#### [Input records]
# # # #

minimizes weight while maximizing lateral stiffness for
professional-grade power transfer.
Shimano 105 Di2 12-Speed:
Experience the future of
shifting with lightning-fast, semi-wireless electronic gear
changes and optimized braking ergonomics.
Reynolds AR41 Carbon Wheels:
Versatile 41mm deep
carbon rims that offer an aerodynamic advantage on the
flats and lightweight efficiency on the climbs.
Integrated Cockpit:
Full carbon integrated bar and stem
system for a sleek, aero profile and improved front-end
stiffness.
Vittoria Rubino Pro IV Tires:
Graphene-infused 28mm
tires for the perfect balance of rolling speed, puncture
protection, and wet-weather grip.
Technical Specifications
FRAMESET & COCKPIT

# # # #

#### [Exercise goal]
The lines to copy are those above that contain "stiffness".

#### [Answer section]
minimizes weight while maximizing lateral stiffness for
stiffness.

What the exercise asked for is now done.